Tsunami warning signs, such as this one posted in American Samoa, are a key tool to raise public awareness of how to react (Photo: FEMA)
By Jonathan Fowler
PARIS, 27 June 2017 – Early warning technology is vital to save lives if a tsunami strikes, but public awareness of how to react is the critical factor, according to experts at an international meeting.
“Exposed communities need tsunami literacy,” Mr. Andi Eka Sakya of Indonesia’s BMKG Meteorological, Climatological and Geophysical Agency told the assembly of the UN Educational, Scientific and Cultural Organization’s Intergovernmental Oceanographic Commission (IOC-UNESCO).
The key is to hold regular national and international tsunami drills that bridge the “last mile” from experts to the general public and involve all members of communities, and to etch risk awareness into education and other policies, he underlined.
Mr. Sakya chairs of the multinational Indian Ocean Tsunami Warning and Mitigation System. It harnesses data from scores of seismographic and sea-level monitoring stations, with warnings spearheaded by Australia, India and Indonesia.
Mostly caused by earthquakes under the ocean floor, and to a lesser extent by volcanic eruptions or landslides, tsunamis are relatively rare. But they can be deadly: in the past 100 years, 58 have cost more than 260,000 lives. The average toll, 4,600 per disaster, surpasses any other natural hazard.
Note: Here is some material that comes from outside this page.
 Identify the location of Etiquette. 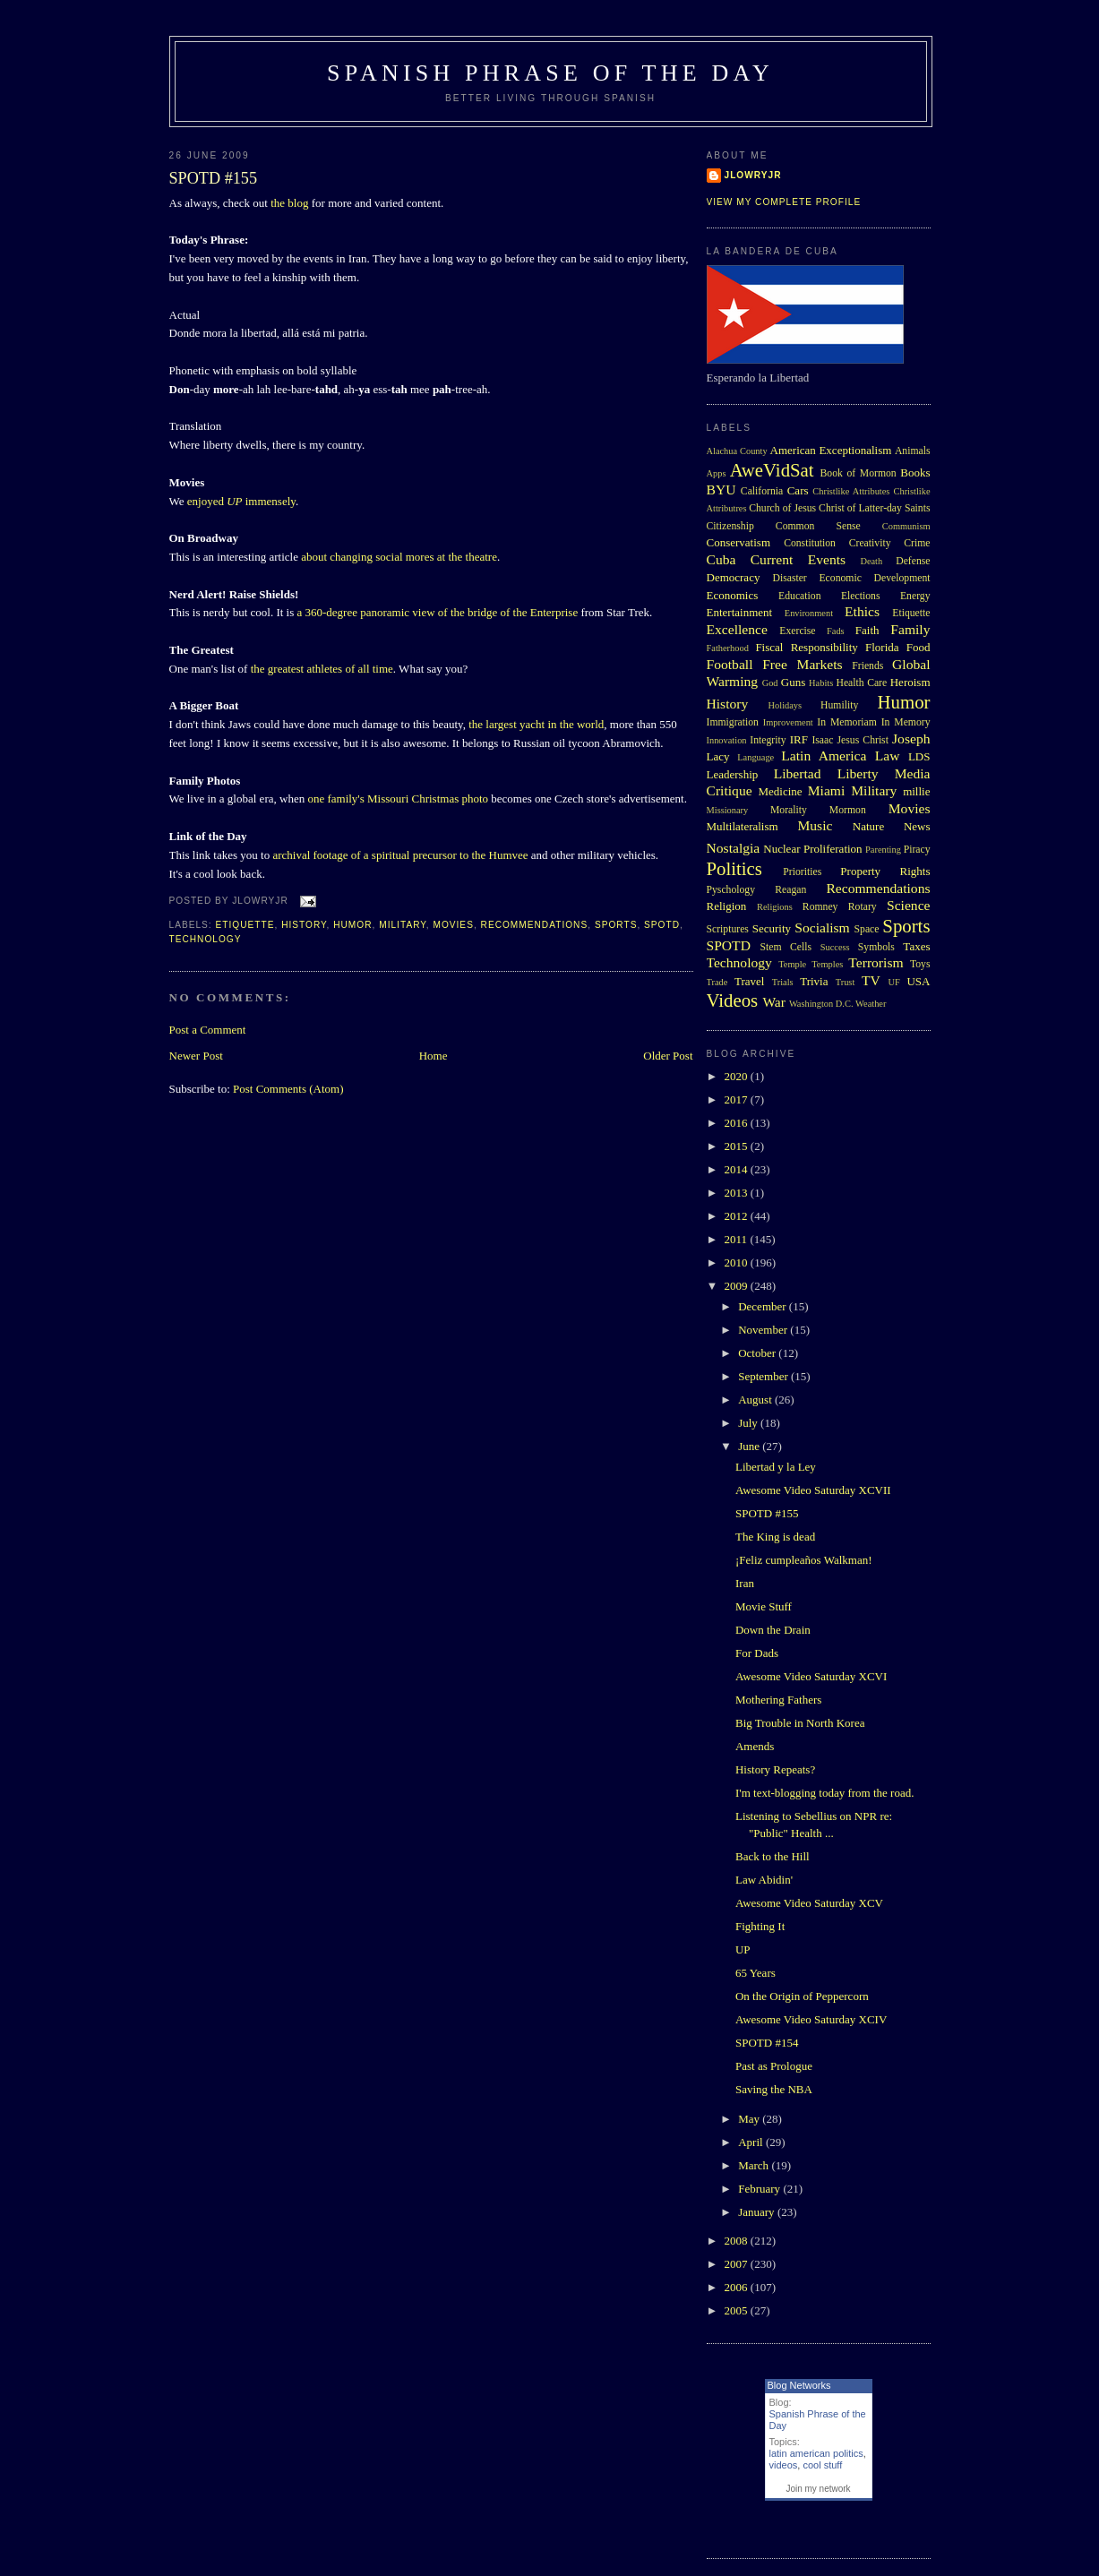 (245, 925).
“Tsunamis are infrequent, but that does not disarm us,” said Ms. Christa von Hillebrandt-Andrade, Manager of the United States’ National Oceanic and Atmospheric Administration’s Caribbean Tsunami Warning Program.
Mr. Mike Angove, acting Director of the US National Tsunami Warning Center, recalled that in his days in the US Navy, officers likened tsunamis to a sea monster.
“They come out of nowhere, they strike suddenly, they cause immense damage, then they go away,” he said, noting that the risk of their slipping from public memory is a serious factor.
Mr. Angove, whose original field of expertise was tropical cyclones, underlined the gulf in warning times. For cyclones, countries and communities can have days to brace for the impact. In the case of a tsunami, they may only have minutes.
Despite huge strides in early warning technology – for example, real-time satellite monitoring – public understanding and action is the clinching factor.
“None of this makes a difference if you don’t have prepared communities. Preparedness and mitigation is half the battle. So we have to bring together the preparedness piece of the puzzle with the technology,” said Mr. Angove.
Sometimes it can take experience of a tsunami to spark real public understanding and action, said Ms. Filomena Nelson of the Samoan Disaster Management Office.
“Despite state of the art technology, lots of lives can be lost if people don’t understand the risk and what action to take,” said Ms. Nelson, noting that until the 2009 Samoa earthquake and tsunami, which claimed scores of lives, her efforts to raise awareness had gained little headway.
“Since 2009, every time there’s a tremor, people run to higher ground,” she said, adding that the authorities work directly with village communities to increase risk understanding.
Awareness does not make communities tsunami-proof, but at least they can be ready, she said.
This week, Samoa and the British Virgin Islands were both awarded “Tsunami Ready” status, under an IOC-UNESCO voluntary, performance-based community recognition programme, based on the original US version. To achieve recognition, communities need to have taken specific actions such as having tsunami risk and evacuation maps, installation of public signage, conduct of annual community drills and round-the-clock local alerting capabilities.
The deadliest known tsunami was the 2004 Indian Ocean disaster. It killed an estimated 227,000 people in 14 countries. Indonesia, Sri Lanka, India and Thailand were hardest-hit. With 9,000 tourists from dozens of other nations among the victims, the disaster also had the worst global impact by a natural hazard in recorded history.
In the tragedy’s wake, the international community set up regional tsunami warning systems overseen by IOC-UNESCO. Their example was the Pacific Tsunami Warning Center, founded by the United States in 1949 after an earthquake and tsunami in Alaska and Hawaii, which became the hub of a regional system in 1965.
While the level of development of the regional systems currently varies, the aim to ensure that there are no gaps in the global network.
“This is a truly multinational effort,” said Mr. Angove.
Early warning and full community engagement, whatever the hazard faced, are identified as critical areas in the Sendai Framework for Disaster Risk Reduction. The 15-year blueprint was adopted by the international community in 2015 and was the first building block of the global sustainable development agenda.
The Sendai Framework’s seven targets include substantially reducing lives lost, numbers of people affected, and economic damage from natural and human-induced hazards. The target on affected people will be the theme of the second edition of World Tsunami Awareness Day on 5 November.